Wow. I mean, he is Ernest Hemingway, but WOW.
A couple of reasons why this both brought tears to my eyes and made me laugh out loud:
“… there were no problems except where to be happiest.” This pretty much describes how I feel every single day living in Paris; no matter what I choose to do, even the most mundane task, I’m always happy. (I promise I’m not as Pollyanna as that sounds; see: Standing Up on My Paris Surfboard for insight on why I’m so annoyingly happy these days.) And that last line? Absolute perfection. I hope that everyone reading this knows a few people who are as good as spring itself. I know I do.
My friend Jenna and I have a running joke that lives on in text form and makes an appearance every few weeks after a couple of cocktails and something frustrating. (Yes, even Paris is frustrating at times in all of its amazingness.) Jenna sent the text first, so she gets all the credit for her dry, hilarious wit. It goes something like this: “People. They’re the fucking worst.” The first time I read that text I laughed so hard and so suddenly that I had a coughing fit from the rosé I was drinking at 2 am when the text came in.

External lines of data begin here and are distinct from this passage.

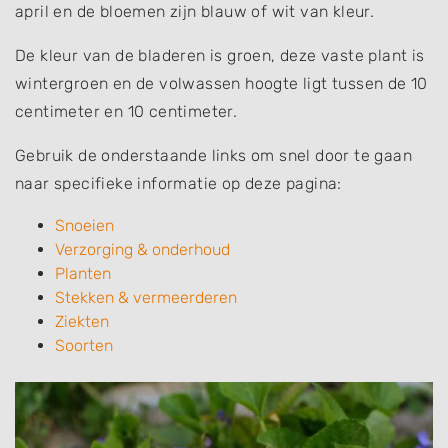
april en de bloemen zijn blauw of wit van kleur.
De kleur van de bladeren is groen, deze vaste plant is
wintergroen en de volwassen hoogte ligt tussen de 10
centimeter en 10 centimeter.
Gebruik de onderstaande links om snel door te gaan
naar specifieke informatie op deze pagina:
Snoeien
Verzorging & onderhoud
Planten
Stekken & vermeerderen
Ziekten
Soorten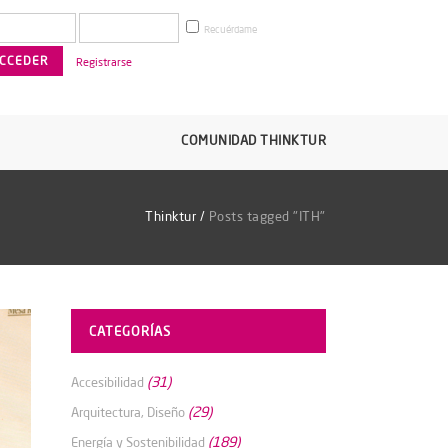
Recuérdame
Registrarse
COMUNIDAD THINKTUR
Thinktur
/
Posts tagged "ITH"
CATEGORÍAS
(31)
Accesibilidad
(29)
Arquitectura, Diseño
(189)
Energía y Sostenibilidad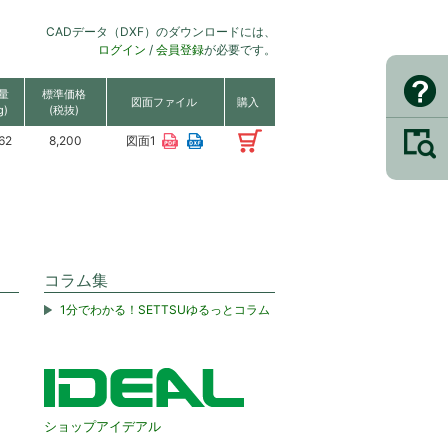
CADデータ（DXF）のダウンロードには、
ログイン
/
会員登録
が必要です。
量
標準価格
図面ファイル
購入
g)
(税抜)
62
8,200
図面1
コラム集
1分でわかる！SETTSUゆるっとコラム
ショップアイデアル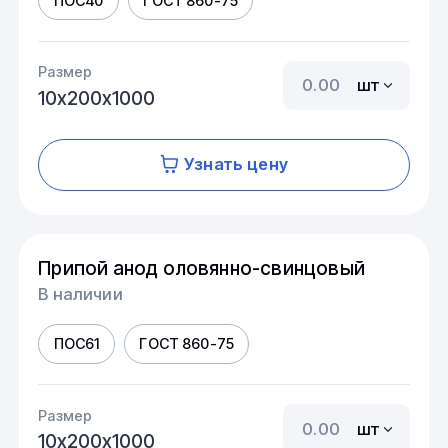
ПОС40
ГОСТ 860-75
Размер
шт
10х200х1000
Узнать цену
Припой анод оловянно-свинцовый
В наличии
ПОС61
ГОСТ 860-75
Размер
шт
10х200х1000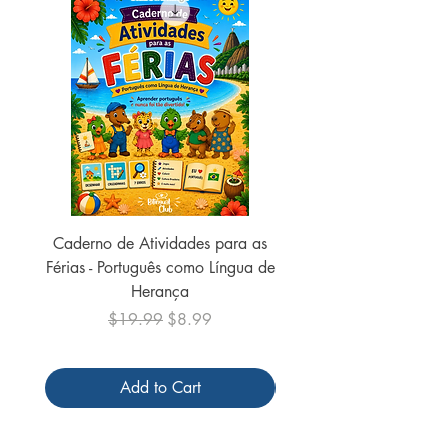
Caderno de Atividades para as
Caderno de Atividades 
Férias - Português como Língua de
do Mundo - 2026 (
Herança
Regular Price
Sale Price
$19.99
$8.99
Add to Cart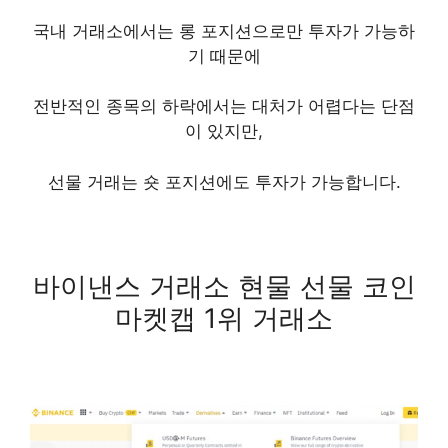
국내 거래소에서는 롱 포지션으로만 투자가 가능하
기 때문에
전반적인 종목의 하락에서는 대처가 어렵다는 단점
이 있지만,
선물 거래는 숏 포지션에도 투자가 가능합니다.
​바이낸스 거래소 현물 선물 코인
마켓캡 1위 거래소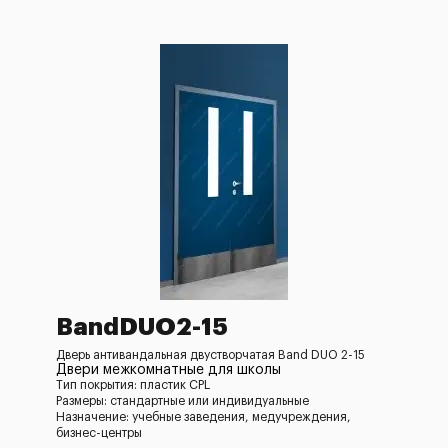
BandDUO2-15
Дверь антивандальная двустворчатая Band DUO 2-15
Двери межкомнатные для школы
Тип покрытия: пластик CPL
Размеры: стандартные или индивидуальные
Назначение: учебные заведения, медучреждения,
бизнес-центры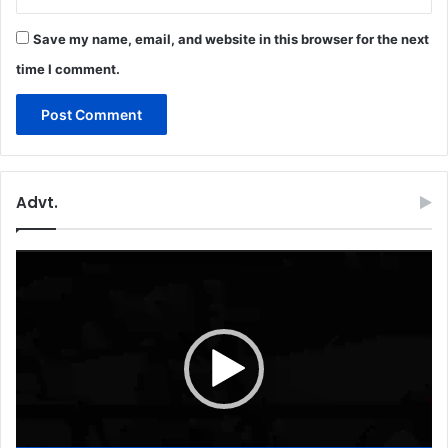
Save my name, email, and website in this browser for the next
time I comment.
Advt.
Video
Player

When I read “A False Spring” again last night, I laughed all over again, and felt proud that we were in such good company with the likes of Ernest Hemingway, who, according to this passage, basically felt the same way we do. Kudos to Jenna for culling down Ernest Freakin’ Hemingway’s beautiful thought to five concise words. That’s good writing. Your next Hemingway, ladies and gentleman: my friend Jenna.
People. They’re the fucking worst.
AH! It is SO TRUE. I actually had that exact thought again yesterday afternoon and I laughed so hard when I read this post. Thanks for the shout-out and for the grand comparison to my dear Ernest.